Bu tür binalar bulundukları yere uygun şekilde inşa edildiğinden, sadece mevcut halleriyle fayda sunarlar. Bu binaları başka bir yere taşıyarak kullanamazsınız. Sağlık hizmeti ihtiyacının sona ermesinin ardından, müteahhitler binayı eski haline getirmek zorunda kalacaklarından, yenileme çalışmaları boşa gitmiş olabilecektir.

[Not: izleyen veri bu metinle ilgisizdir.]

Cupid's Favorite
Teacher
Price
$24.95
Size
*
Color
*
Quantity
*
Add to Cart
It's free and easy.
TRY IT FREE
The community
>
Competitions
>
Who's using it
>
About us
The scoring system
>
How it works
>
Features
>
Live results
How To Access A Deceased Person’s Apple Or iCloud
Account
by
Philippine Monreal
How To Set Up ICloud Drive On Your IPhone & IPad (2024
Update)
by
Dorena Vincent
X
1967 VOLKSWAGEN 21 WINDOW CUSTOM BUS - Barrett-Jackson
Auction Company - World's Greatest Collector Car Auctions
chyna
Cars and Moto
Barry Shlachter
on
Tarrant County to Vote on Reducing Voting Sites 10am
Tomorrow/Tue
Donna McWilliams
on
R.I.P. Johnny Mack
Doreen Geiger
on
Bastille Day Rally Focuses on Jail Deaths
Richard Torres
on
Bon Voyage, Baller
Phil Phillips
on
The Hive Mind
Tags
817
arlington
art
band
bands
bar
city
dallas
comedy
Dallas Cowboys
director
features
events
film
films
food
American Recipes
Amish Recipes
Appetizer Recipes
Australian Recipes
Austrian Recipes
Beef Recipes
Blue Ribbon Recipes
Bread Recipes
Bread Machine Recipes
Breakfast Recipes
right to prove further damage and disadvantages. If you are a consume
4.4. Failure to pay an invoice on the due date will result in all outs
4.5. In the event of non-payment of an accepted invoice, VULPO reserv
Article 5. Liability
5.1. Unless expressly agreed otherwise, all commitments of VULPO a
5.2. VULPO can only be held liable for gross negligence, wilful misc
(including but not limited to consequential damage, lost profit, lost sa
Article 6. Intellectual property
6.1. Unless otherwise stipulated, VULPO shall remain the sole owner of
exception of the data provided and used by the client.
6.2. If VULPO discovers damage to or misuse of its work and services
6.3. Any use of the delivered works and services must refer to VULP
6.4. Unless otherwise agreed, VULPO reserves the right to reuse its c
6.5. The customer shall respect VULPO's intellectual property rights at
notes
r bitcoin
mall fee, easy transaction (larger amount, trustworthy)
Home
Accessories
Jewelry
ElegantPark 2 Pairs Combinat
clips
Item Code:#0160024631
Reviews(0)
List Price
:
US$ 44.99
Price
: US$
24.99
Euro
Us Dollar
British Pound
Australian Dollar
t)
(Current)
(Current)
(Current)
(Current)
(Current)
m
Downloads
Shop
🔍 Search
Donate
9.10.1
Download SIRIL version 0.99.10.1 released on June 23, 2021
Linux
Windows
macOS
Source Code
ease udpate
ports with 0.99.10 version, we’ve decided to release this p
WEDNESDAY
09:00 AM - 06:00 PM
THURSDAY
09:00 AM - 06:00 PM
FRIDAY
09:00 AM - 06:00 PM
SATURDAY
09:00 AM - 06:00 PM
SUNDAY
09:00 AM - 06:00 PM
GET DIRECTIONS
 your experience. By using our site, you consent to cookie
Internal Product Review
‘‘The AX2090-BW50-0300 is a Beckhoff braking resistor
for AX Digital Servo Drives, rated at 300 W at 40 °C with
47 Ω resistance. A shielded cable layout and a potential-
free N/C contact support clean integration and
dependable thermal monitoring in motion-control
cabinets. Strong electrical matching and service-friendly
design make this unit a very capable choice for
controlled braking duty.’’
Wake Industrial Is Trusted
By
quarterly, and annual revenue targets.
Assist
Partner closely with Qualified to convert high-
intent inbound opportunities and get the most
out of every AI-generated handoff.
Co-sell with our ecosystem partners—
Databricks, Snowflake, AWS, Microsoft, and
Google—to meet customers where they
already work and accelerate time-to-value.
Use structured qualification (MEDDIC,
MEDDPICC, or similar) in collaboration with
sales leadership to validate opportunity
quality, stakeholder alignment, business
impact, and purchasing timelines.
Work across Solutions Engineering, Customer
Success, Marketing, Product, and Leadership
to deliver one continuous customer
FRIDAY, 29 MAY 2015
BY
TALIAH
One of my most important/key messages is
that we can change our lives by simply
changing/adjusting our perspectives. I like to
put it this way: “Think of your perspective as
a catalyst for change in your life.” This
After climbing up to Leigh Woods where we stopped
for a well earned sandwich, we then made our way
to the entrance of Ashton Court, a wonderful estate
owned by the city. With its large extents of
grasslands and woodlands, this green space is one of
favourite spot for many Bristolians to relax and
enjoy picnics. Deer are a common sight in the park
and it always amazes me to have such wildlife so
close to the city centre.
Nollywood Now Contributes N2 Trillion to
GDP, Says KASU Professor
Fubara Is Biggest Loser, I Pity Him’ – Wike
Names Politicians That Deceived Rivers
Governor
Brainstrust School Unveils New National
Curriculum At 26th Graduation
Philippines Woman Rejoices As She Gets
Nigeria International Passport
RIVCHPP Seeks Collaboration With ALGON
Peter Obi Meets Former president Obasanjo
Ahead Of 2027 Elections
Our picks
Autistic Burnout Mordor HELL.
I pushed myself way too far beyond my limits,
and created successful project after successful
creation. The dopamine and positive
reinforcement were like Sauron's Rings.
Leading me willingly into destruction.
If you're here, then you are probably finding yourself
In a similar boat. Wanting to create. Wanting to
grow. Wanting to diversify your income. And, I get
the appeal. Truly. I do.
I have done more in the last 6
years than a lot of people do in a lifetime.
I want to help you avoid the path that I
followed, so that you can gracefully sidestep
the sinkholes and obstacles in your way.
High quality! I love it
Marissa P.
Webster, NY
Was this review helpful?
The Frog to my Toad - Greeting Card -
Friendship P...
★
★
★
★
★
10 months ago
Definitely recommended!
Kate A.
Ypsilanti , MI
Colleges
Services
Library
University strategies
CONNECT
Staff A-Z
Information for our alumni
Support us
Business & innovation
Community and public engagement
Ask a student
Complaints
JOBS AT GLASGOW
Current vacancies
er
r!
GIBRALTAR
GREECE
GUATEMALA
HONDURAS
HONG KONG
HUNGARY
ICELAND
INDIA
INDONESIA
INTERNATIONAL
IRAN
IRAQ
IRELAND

Covid-19 salgınıyla birlikte, dünya genelindeki pek çok park ve stadyumda sahra hastaneleri kurulduğunu gördük. Sağlık hizmeti veren kuruluşlar, bu geçici barınakları çok kısa süre içinde inşa edecek altyapıya sahip olsa da, çadırlar çok uzun ömürlü olmadıkları gibi, sert hava koşullarına dayanıklı da sayılmazlar.

Oysa seri halde bir araya getirilebilen konteynerler ya da modüler yapılar, bu tip acil durumlarda ihtiyaçlara cevap verebildikleri gibi uzun ömürlü bir seçenek olarak da kendilerini kanıtlayabilir. Tıpkı çadırlar gibi, ön üretimli modüler yapılar da geçici olarak ve hızlıca hizmete alınabilen çözümlerdir. Yeniden kullanılabilir de olan bu yapılar, Kovid-19 hastalarına bakım hizmeti vermek ya da bir doğal afet sonrasında yaralıları tedavi etmek gibi, ihtiyacın gerektirdiği şartları karşılayacak şekilde inşa edilebilirler.

Modüler: Altı ila 12 Ay

Kovid-19 henüz dünyanın tüm bölgelerinde varlığını aynı şiddette hissettirmemiş olsa da, şu ana kadar şanslı olagelmiş coğrafyaların da önümüzdeki aylarda bu salgınla tanışacağını biliyoruz. Dolayısıyla yerel yönetimler, durumun kötüleşmesi ihtimalini düşünerek, bölge hastanelerinin kapasitesinin yetersiz kalmasını önlemek üzere, bazı orta vadeli acil durum çözümlerini hayata geçirmeyi şimdiden değerlendirmek zorunda.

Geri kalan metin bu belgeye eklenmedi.